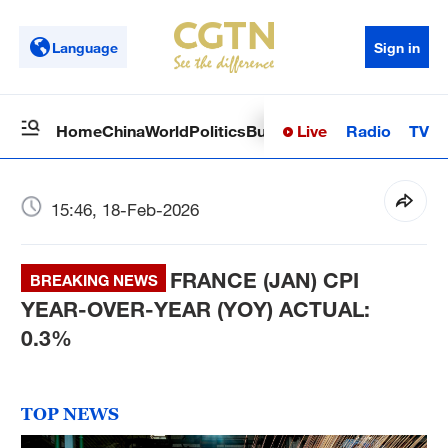
Language
Sign in
Live
Radio
TV
Home
China
World
Politics
Business
Sci-Tech
Health
Op
15:46, 18-Feb-2026
FRANCE (JAN) CPI
BREAKING NEWS
YEAR-OVER-YEAR (YOY) ACTUAL:
0.3%
TOP NEWS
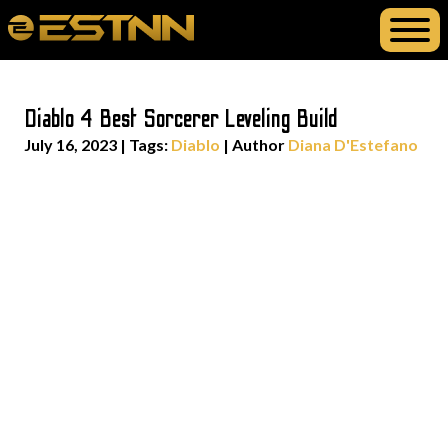
Diablo 4 Best Sorcerer Leveling Build
July 16, 2023
|
Tags:
Diablo
| Author
Diana D'Estefano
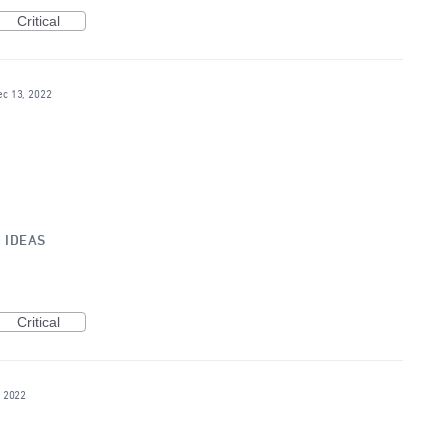
Critical
ec 13, 2022
»
IDEAS
Critical
, 2022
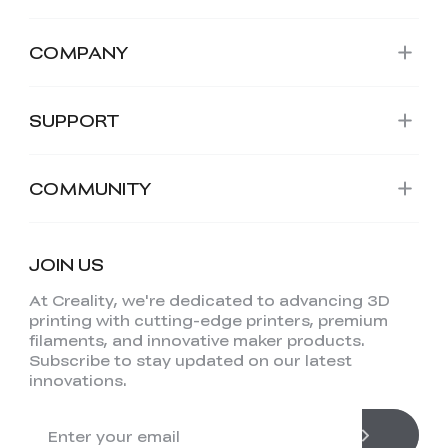
COMPANY
SUPPORT
COMMUNITY
JOIN US
At Creality, we're dedicated to advancing 3D
printing with cutting-edge printers, premium
filaments, and innovative maker products.
Subscribe to stay updated on our latest
innovations.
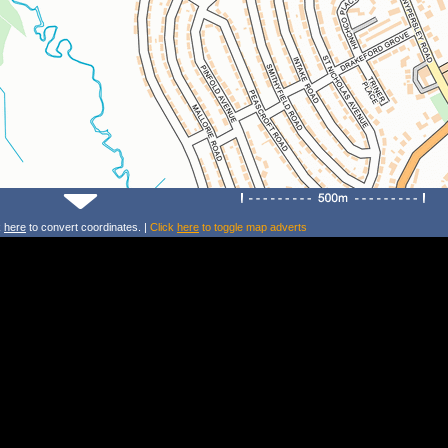
k
here
to convert coordinates. |
Click
here
to toggle map adverts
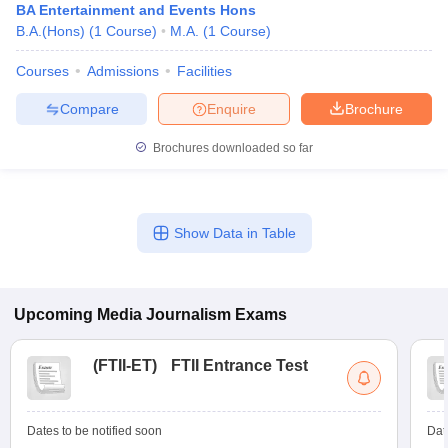
BA Entertainment and Events Hons
B.A.(Hons)
(
1
Course
)
M.A.
(
1
Course
)
Courses
Admissions
Facilities
Compare
Enquire
Brochure
Brochures downloaded so far
Show Data in Table
Upcoming
Media Journalism
Exams
(
FTII-ET
)
FTII Entrance Test
Dates to be notified soon
Dat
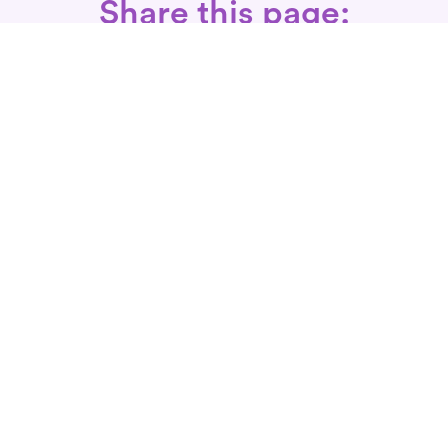
Share this page:
Call: 866-525-3175
Fax Rx: 628-246-8418
In-Home Physical Therapists
Near You
SERVICES
Conditions We Treat
Where We Serve
Patient FAQ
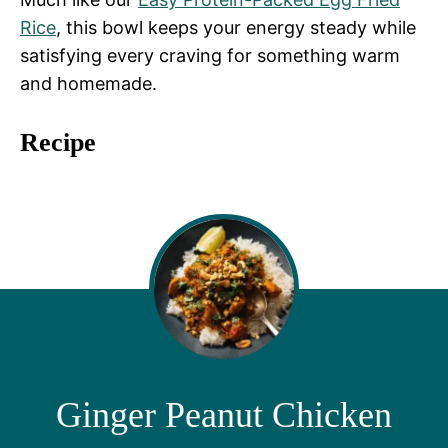
Rice
, this bowl keeps your energy steady while
satisfying every craving for something warm
and homemade.
Recipe
Ginger Peanut Chicken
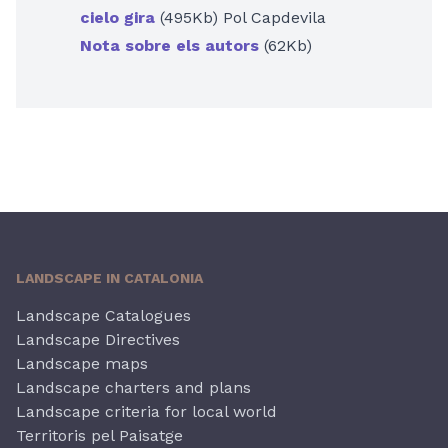
cielo gira
(495Kb) Pol Capdevila
Nota sobre els autors
(62Kb)
LANDSCAPE IN CATALONIA
Landscape Catalogues
Landscape Directives
Landscape maps
Landscape charters and plans
Landscape criteria for local world
Territoris pel Paisatge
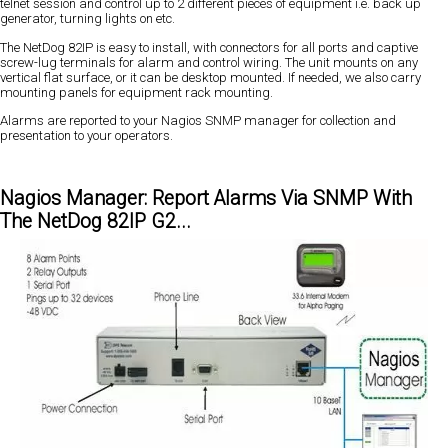
telnet session and control up to 2 different pieces of equipment i.e. back up
generator, turning lights on etc.
The NetDog 82IP is easy to install, with connectors for all ports and captive
screw-lug terminals for alarm and control wiring. The unit mounts on any
vertical flat surface, or it can be desktop mounted. If needed, we also carry
mounting panels for equipment rack mounting.
Alarms are reported to your Nagios SNMP manager for collection and
presentation to your operators.
Nagios Manager: Report Alarms Via SNMP With
The NetDog 82IP G2...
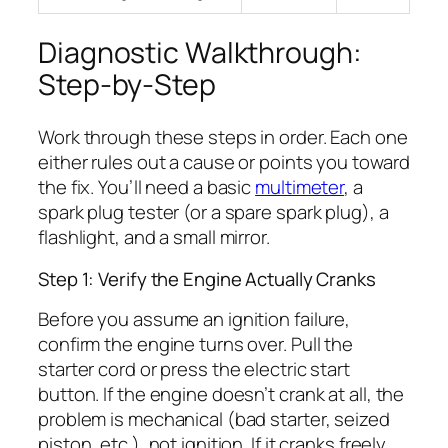
Diagnostic Walkthrough:
Step-by-Step
Work through these steps in order. Each one
either rules out a cause or points you toward
the fix. You’ll need a basic
multimeter
, a
spark plug tester (or a spare spark plug), a
flashlight, and a small mirror.
Step 1: Verify the Engine Actually Cranks
Before you assume an ignition failure,
confirm the engine turns over. Pull the
starter cord or press the electric start
button. If the engine doesn’t crank at all, the
problem is mechanical (bad starter, seized
piston, etc.), not ignition. If it cranks freely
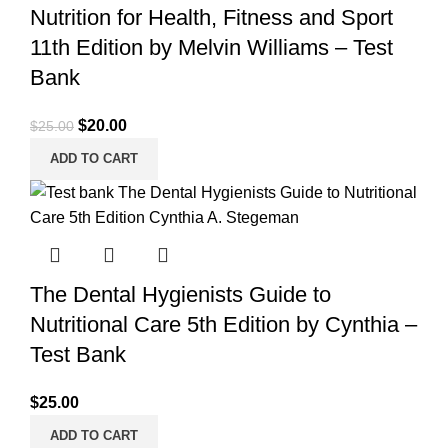
Nutrition for Health, Fitness and Sport
11th Edition by Melvin Williams – Test
Bank
Original
Current
$
20.00
$
25.00
price
price
ADD TO CART
was:
is:
$25.00.
$20.00.
The Dental Hygienists Guide to
Nutritional Care 5th Edition by Cynthia –
Test Bank
$
25.00
ADD TO CART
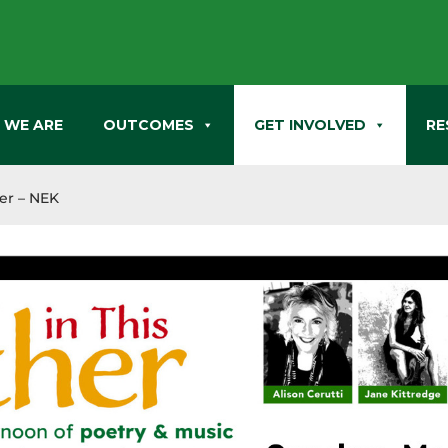
 WE ARE
OUTCOMES
GET INVOLVED
RE
her – NEK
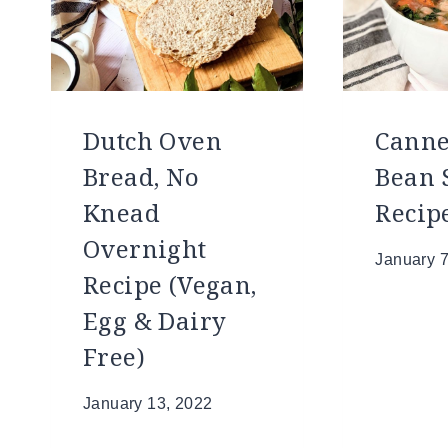
Dutch Oven
Canne
Bread, No
Bean 
Knead
Recip
Overnight
January 7
Recipe (Vegan,
Egg & Dairy
Free)
January 13, 2022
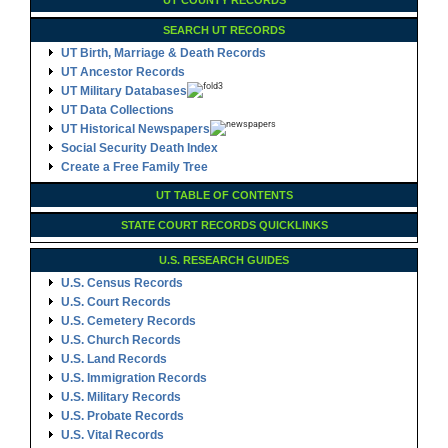
UT COUNTY RECORDS
SEARCH UT RECORDS
UT Birth, Marriage & Death Records
UT Ancestor Records
UT Military Databases
UT Data Collections
UT Historical Newspapers
Social Security Death Index
Create a Free Family Tree
UT TABLE OF CONTENTS
STATE COURT RECORDS QUICKLINKS
U.S. RESEARCH GUIDES
U.S. Census Records
U.S. Court Records
U.S. Cemetery Records
U.S. Church Records
U.S. Land Records
U.S. Immigration Records
U.S. Military Records
U.S. Probate Records
U.S. Vital Records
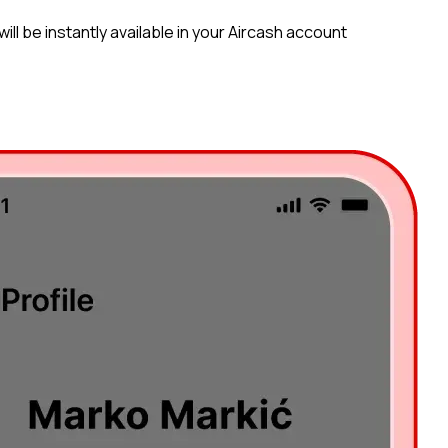
ll be instantly available in your Aircash account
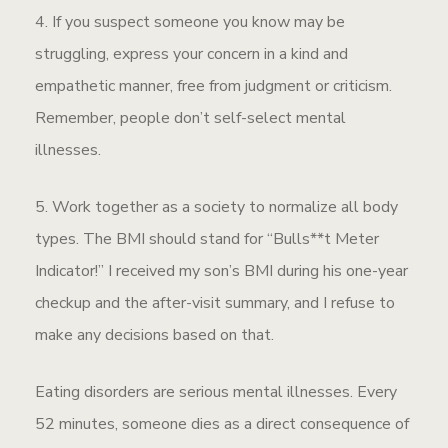
4. If you suspect someone you know may be
struggling, express your concern in a kind and
empathetic manner, free from judgment or criticism.
Remember, people don’t self-select mental
illnesses.
5. Work together as a society to normalize all body
types. The BMI should stand for “Bulls**t Meter
Indicator!” I received my son’s BMI during his one-year
checkup and the after-visit summary, and I refuse to
make any decisions based on that.
Eating disorders are serious mental illnesses. Every
52 minutes, someone dies as a direct consequence of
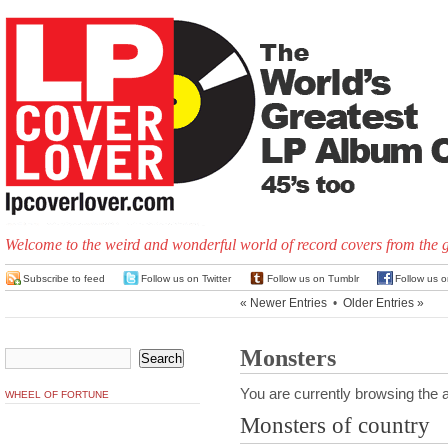
Welcome to the weird and wonderful world of record covers from the 
Subscribe to feed
Follow us on Twitter
Follow us on Tumblr
Follow us 
« Newer Entries
•
Older Entries »
Monsters
You are currently browsing the a
WHEEL OF FORTUNE
Monsters of country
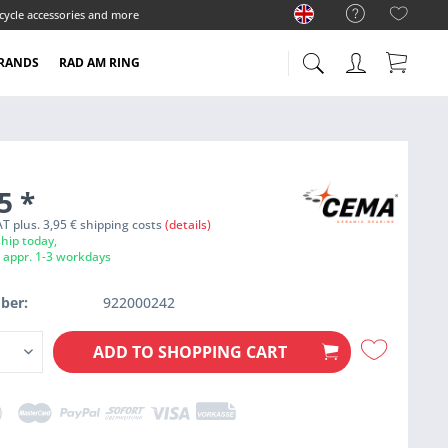
cycle accessories and more
RANDS
RAD AM RING
95
*
VAT plus. 3,95 € shipping costs
(details)
hip today,
e appr. 1-3 workdays
ber:
922000242
ADD TO
SHOPPING CART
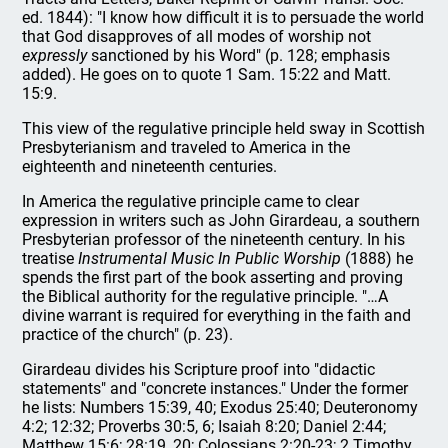
ed. 1844): "I know how difficult it is to persuade the world
that God disapproves of all modes of worship not
expressly
sanctioned by his Word" (p. 128; emphasis
added). He goes on to quote 1 Sam. 15:22 and Matt.
15:9.
This view of the regulative principle held sway in Scottish
Presbyterianism and traveled to America in the
eighteenth and nineteenth centuries.
In America the regulative principle came to clear
expression in writers such as John Girardeau, a southern
Presbyterian professor of the nineteenth century. In his
treatise
Instrumental Music In Public Worship
(1888) he
spends the first part of the book asserting and proving
the Biblical authority for the regulative principle. "…A
divine warrant is required for everything in the faith and
practice of the church" (p. 23).
Girardeau divides his Scripture proof into "didactic
statements" and "concrete instances." Under the former
he lists: Numbers 15:39, 40; Exodus 25:40; Deuteronomy
4:2; 12:32; Proverbs 30:5, 6; Isaiah 8:20; Daniel 2:44;
Matthew 15:6; 28:19, 20; Colossians 2:20-23; 2 Timothy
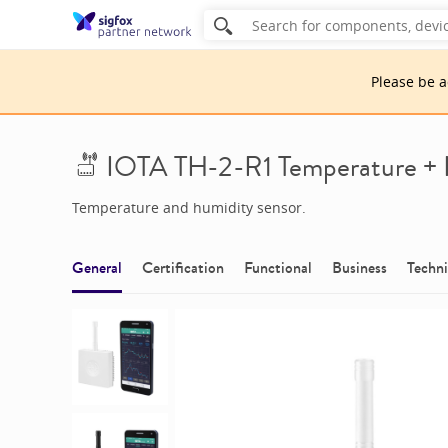
Please be 
IOTA TH-2-R1 Temperature +
Temperature and humidity sensor.
General
Certification
Functional
Business
Techni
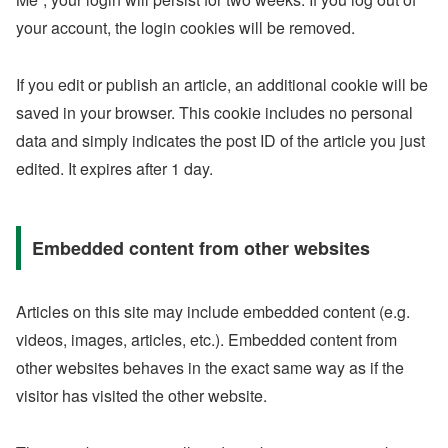
your account, the login cookies will be removed.
If you edit or publish an article, an additional cookie will be
saved in your browser. This cookie includes no personal
data and simply indicates the post ID of the article you just
edited. It expires after 1 day.
Embedded content from other websites
Articles on this site may include embedded content (e.g.
videos, images, articles, etc.). Embedded content from
other websites behaves in the exact same way as if the
visitor has visited the other website.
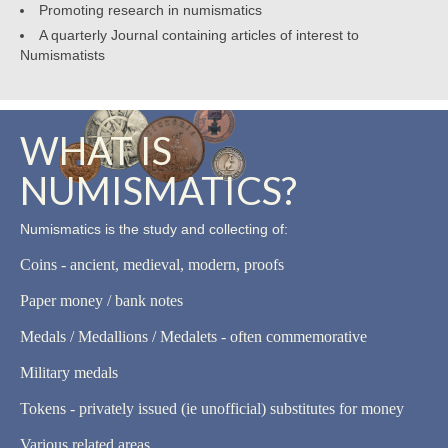
Promoting research in numismatics
A quarterly Journal containing articles of interest to
Numismatists
WHAT IS
NUMISMATICS?
Numismatics is the study and collecting of:
Coins - ancient, medieval, modern, proofs
Paper money / bank notes
Medals / Medallions / Medalets - often commemorative
Military medals
Tokens - privately issued (ie unofficial) substitutes for money
Various related areas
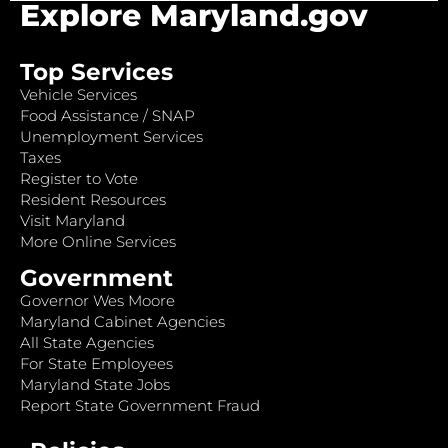
Explore Maryland.gov
Top Services
Vehicle Services
Food Assistance / SNAP
Unemployment Services
Taxes
Register to Vote
Resident Resources
Visit Maryland
More Online Services
Government
Governor Wes Moore
Maryland Cabinet Agencies
All State Agencies
For State Employees
Maryland State Jobs
Report State Government Fraud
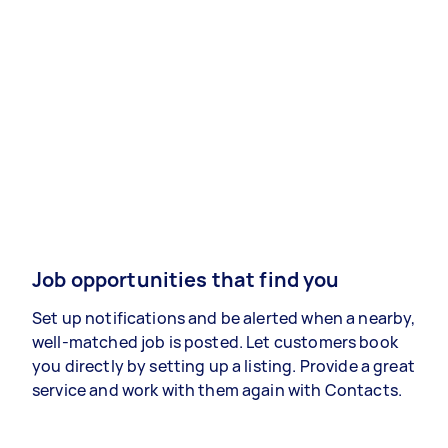
Job opportunities that find you
Set up notifications and be alerted when a nearby,
well-matched job is posted. Let customers book
you directly by setting up a listing. Provide a great
service and work with them again with Contacts.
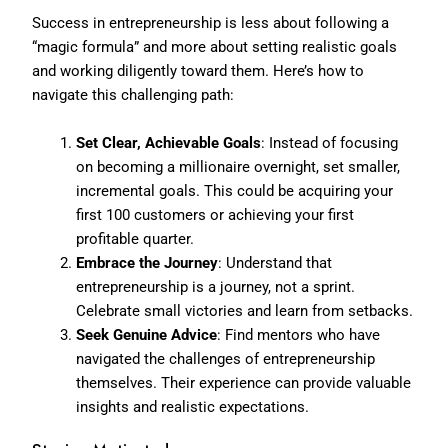
Success in entrepreneurship is less about following a
“magic formula” and more about setting realistic goals
and working diligently toward them. Here’s how to
navigate this challenging path:
Set Clear, Achievable Goals
: Instead of focusing
on becoming a millionaire overnight, set smaller,
incremental goals. This could be acquiring your
first 100 customers or achieving your first
profitable quarter.
Embrace the Journey
: Understand that
entrepreneurship is a journey, not a sprint.
Celebrate small victories and learn from setbacks.
Seek Genuine Advice
: Find mentors who have
navigated the challenges of entrepreneurship
themselves. Their experience can provide valuable
insights and realistic expectations.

★ ★ ★ ★ ★

__TASK DESCRIPTION__: Copy out every line of the entries where the string "Subscribe" shows up.

__WRITTEN ANSWER__:
Subscribe to stay updated on our latest
Subscribe to feed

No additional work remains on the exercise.